* [Stored data entries]:
- Opening Delimiter -
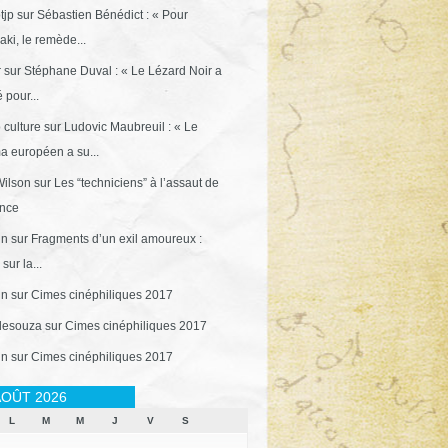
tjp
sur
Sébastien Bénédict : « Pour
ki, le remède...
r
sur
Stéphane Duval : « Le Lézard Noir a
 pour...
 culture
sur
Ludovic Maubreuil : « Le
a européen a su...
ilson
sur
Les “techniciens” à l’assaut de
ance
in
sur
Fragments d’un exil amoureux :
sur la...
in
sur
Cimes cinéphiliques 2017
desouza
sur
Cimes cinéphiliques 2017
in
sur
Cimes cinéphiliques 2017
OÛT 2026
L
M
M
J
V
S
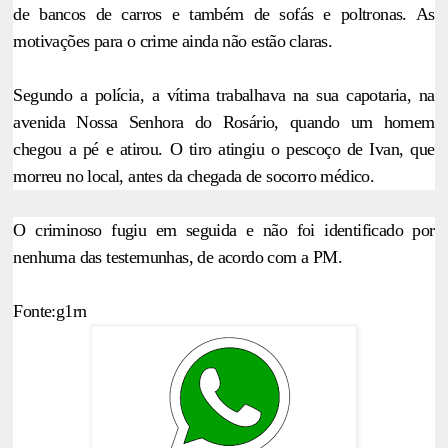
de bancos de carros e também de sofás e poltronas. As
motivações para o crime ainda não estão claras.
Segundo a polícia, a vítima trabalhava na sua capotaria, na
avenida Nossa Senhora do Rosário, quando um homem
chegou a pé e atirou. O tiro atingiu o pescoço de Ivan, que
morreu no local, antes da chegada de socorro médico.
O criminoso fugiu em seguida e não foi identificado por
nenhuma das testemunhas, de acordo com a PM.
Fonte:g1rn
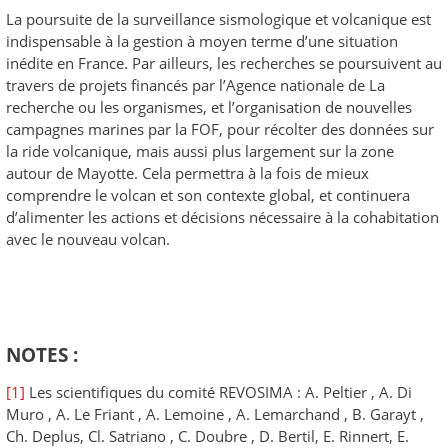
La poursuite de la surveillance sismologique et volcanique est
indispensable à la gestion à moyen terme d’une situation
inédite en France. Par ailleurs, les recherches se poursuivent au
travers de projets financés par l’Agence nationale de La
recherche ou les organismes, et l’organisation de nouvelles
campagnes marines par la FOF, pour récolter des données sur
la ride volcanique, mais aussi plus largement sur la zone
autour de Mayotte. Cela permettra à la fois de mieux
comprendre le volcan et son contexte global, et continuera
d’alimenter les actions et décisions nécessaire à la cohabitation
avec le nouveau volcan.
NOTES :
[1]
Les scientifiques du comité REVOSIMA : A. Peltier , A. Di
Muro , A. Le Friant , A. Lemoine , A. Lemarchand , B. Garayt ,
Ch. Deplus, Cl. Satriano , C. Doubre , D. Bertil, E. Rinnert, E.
- Closing Delimiter -
- Opening Delimiter -
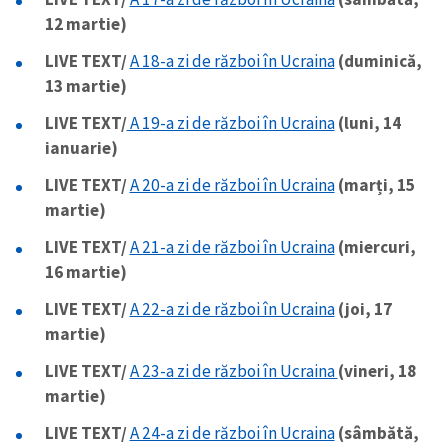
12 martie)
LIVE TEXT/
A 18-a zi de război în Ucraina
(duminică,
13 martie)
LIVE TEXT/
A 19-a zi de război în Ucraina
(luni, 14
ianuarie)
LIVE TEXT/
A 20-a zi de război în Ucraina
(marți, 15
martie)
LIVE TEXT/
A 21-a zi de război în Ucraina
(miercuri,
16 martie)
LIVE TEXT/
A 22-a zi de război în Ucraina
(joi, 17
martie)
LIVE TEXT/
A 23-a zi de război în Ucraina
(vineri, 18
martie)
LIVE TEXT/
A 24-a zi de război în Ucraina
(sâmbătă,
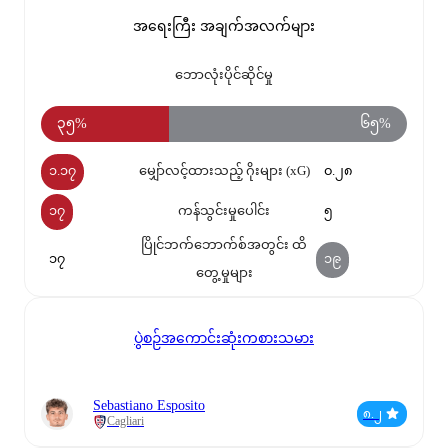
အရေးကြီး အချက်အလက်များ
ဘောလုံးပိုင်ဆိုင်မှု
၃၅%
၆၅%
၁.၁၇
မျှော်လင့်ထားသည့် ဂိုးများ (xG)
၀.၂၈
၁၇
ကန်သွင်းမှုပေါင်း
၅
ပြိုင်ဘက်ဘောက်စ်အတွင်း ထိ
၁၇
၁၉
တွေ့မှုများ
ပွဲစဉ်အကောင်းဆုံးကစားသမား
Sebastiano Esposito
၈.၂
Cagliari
- Closing Delimiter -
* [Task item]: Although pictures appear among the records above, write out exactly only the lines from the one that has "à l’assaut de" through the one that has "de bancos de", and leave the pictures out.

* [Exercise answer]:
Les “techniciens” à l’assaut de
ance
in
sur
Fragments d’un exil amoureux :
sur la...
in
sur
Cimes cinéphiliques 2017
desouza
sur
Cimes cinéphiliques 2017
in
sur
Cimes cinéphiliques 2017
OÛT 2026
L
M
M
J
V
S
de bancos de carros e também de sofás e poltronas. As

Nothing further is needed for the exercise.